The Loebner Prize: Things to Look For ► Ambiguity. Many words in English have multiple meanings. For example: “He put a check on the board” (here ‘check’ can mean either a monetary instrument, or a mark). ► ‘Canned’ responses. Many of the responses that a computer might give seem “automatic” or inappropriate to the situation (how can you tell?) ► Jokes and puns.
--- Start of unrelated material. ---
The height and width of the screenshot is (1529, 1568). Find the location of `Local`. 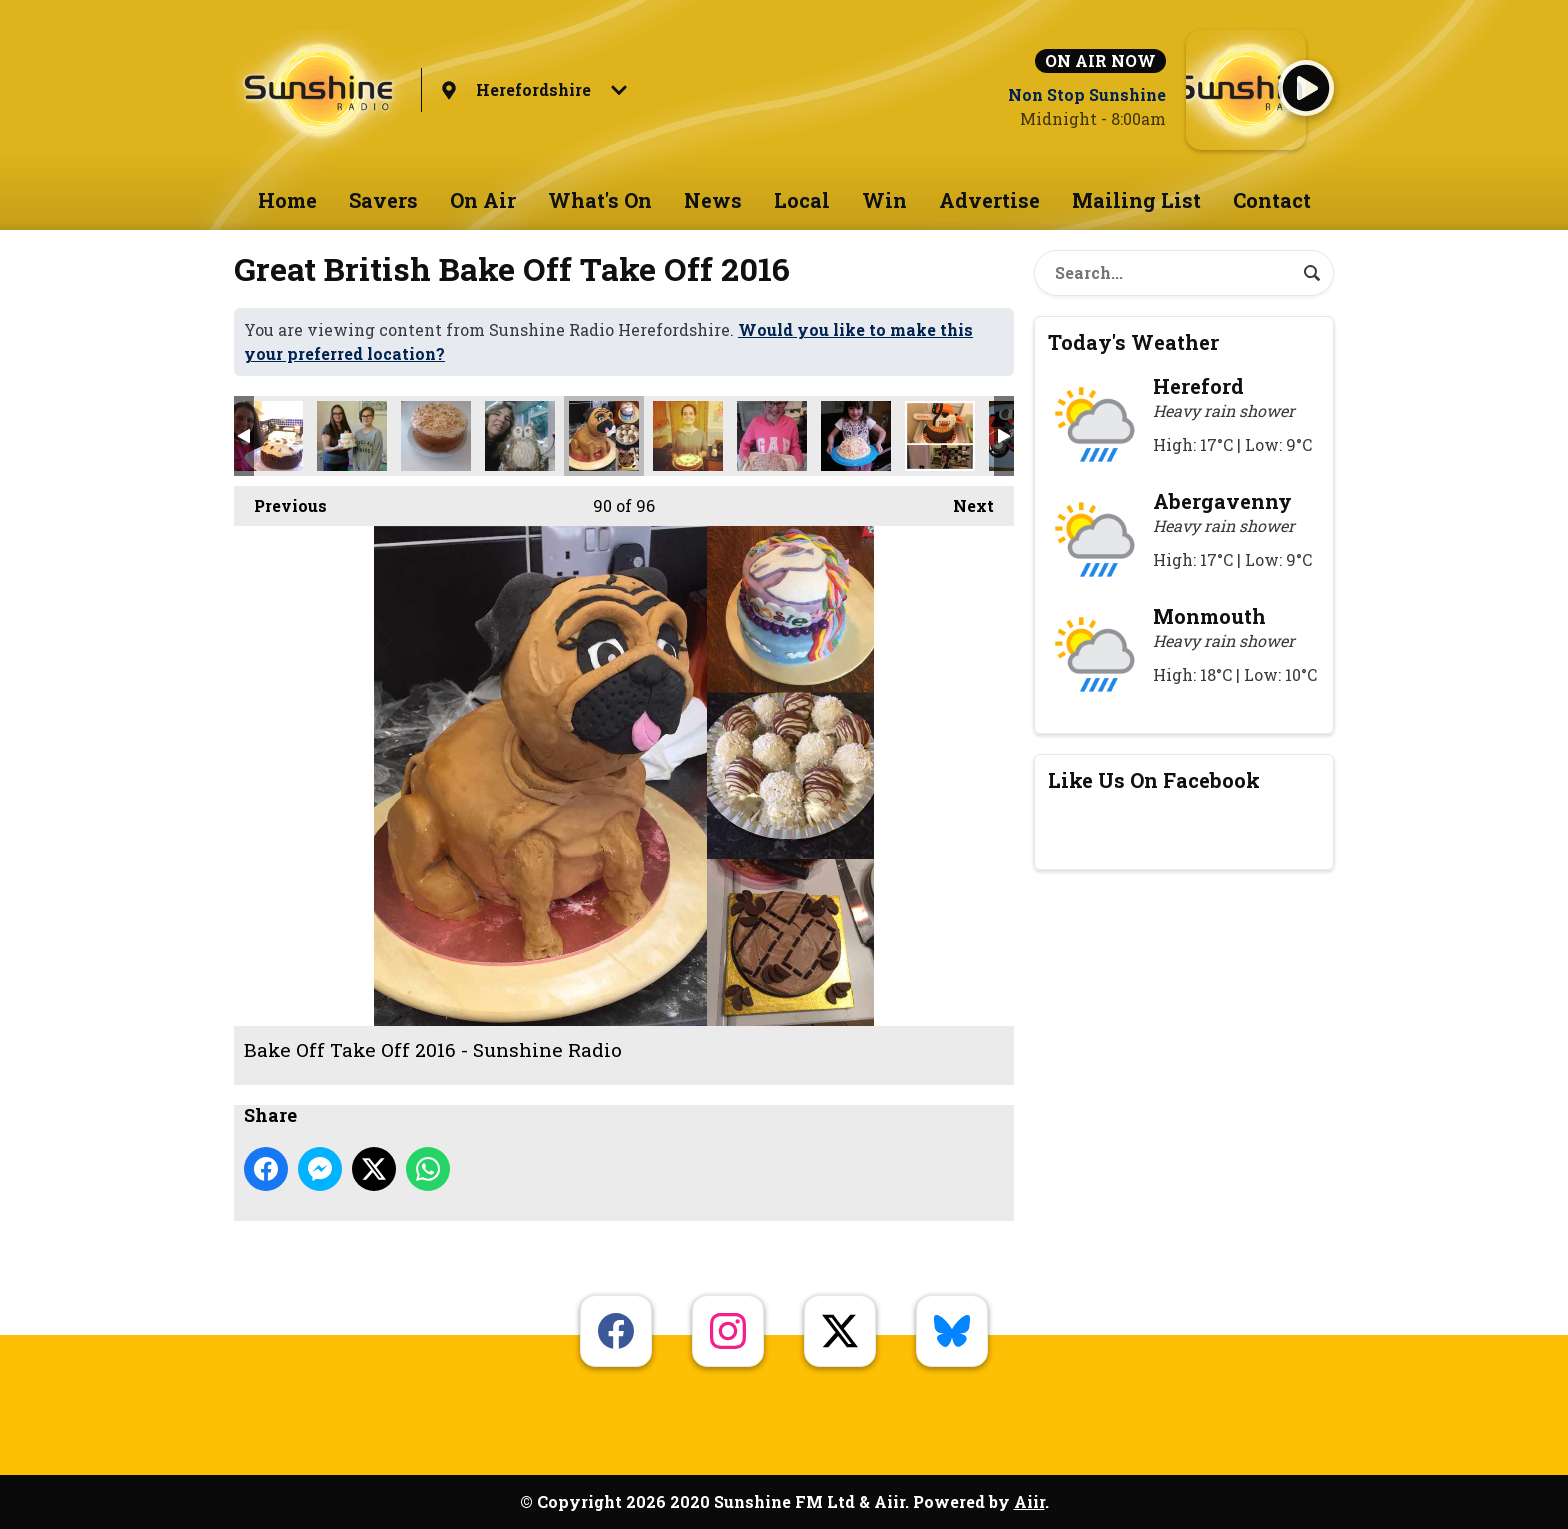 Local is located at coordinates (802, 200).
It is difficult for computers to understand jokes or puns that depend on the difference between literal and metaphoric meaning (why?)

Dreyfus and What Computers Can’t Do ► Like his colleague Searle, Dreyfus thinks that it will be much harder than many have assumed to build a real thinking machine. ► He argues that it is much more difficult than it seems to “program in” ordinary, practical intelligence of a kind we exhibit constantly and everyday.
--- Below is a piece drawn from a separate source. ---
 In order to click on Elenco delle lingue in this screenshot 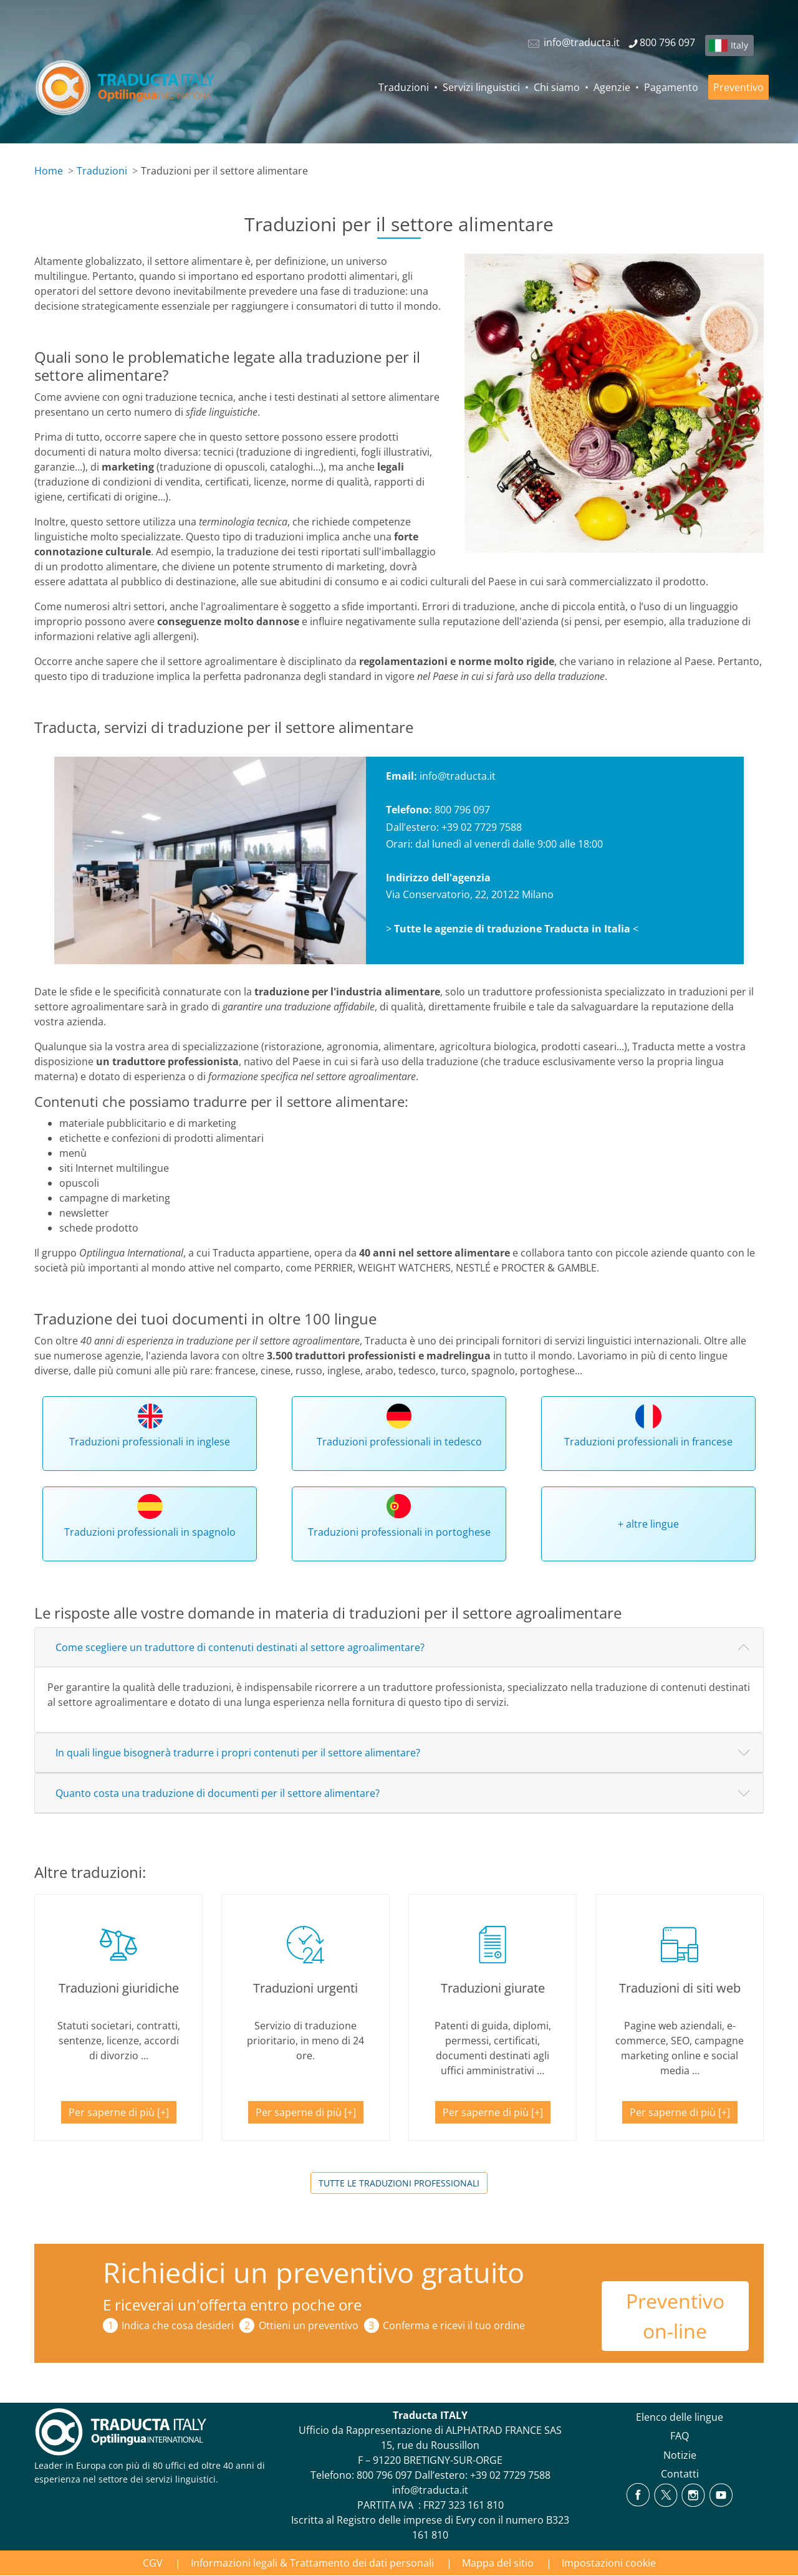 , I will do `click(679, 2417)`.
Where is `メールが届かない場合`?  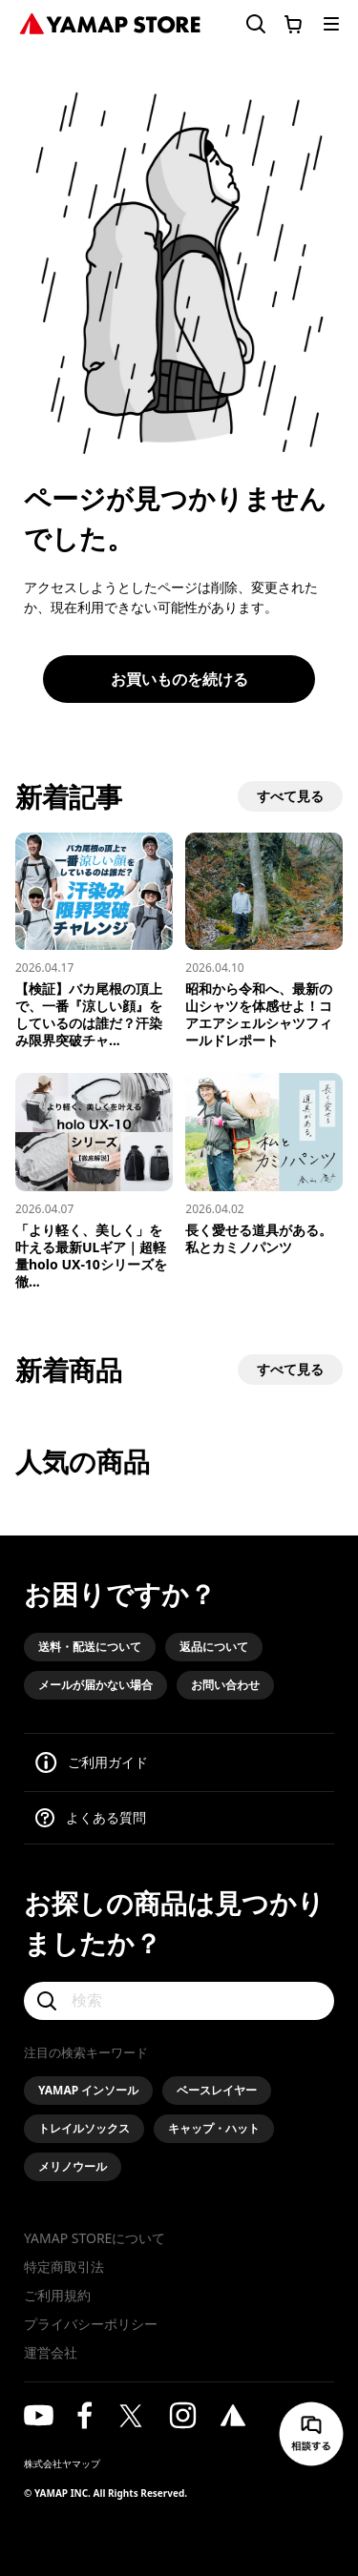 メールが届かない場合 is located at coordinates (95, 1685).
Artificial Intelligence: Two Approaches ► The “frame” approach (Minsky): To get a computer to exhibit actual intelligence, we just have to program it with an appreciation of the “frame” or context of ordinary human situations. ► The “script” approach (Schank): To get a computer to exhibit intelligence, we just need to represent a “script” or plan for handling ordinary situations (sitting in a chair, ordering at a restaurant, cooking an egg, etc.)

Scripts and Frames: Trying it Out ► Let’s try to “program” an AI system to handle some ordinary tasks. ► We’re allowed to specify any RULE that we want, provided that the rules are well- defined in terms of the information available to the system.

Dreyfus: how do you sit in a chair? ► “Anyone in our culture understands such things as how to sit on kitchen chairs, swivel chairs, folding chairs, and in arm chairs, rocking chairs, deck chairs, barbers’ chairs, sedan chairs, dentists’ chairs, basket chairs, reclining chairs, wheel chairs, sling chairs, and beanbag chairs – as well as how to get off/out of them again. … (p. 163).

Dreyfus: The assumption of traditional AI ► There is a great deal of knowledge that we rely on everyday and use in a wide variety of situations that is not explicit. ► Traditional AI research assumes that this knowledge is all representable – that it can be programmed into a computer by inputting a finite set of rules. ► But Dreyfus argues that there is no reason to think that this knowledge must be representable this way.

Real-World AI: Summary ► Classical AI research, following Turing, assumes that it’s possible to get a computer to be intelligent by programming it with some finite set of rules. ► But passing a Turing test – or even being able to function in everyday situations – requires a vast amount of knowledge that is not generally explicit. ► Is it possible to represent this knowledge at all? If it is not representable, then how do we acquire it? Might an artificial system or robot be able to acquire it as we do, even if it cannot be ‘programmed in’ explicitly?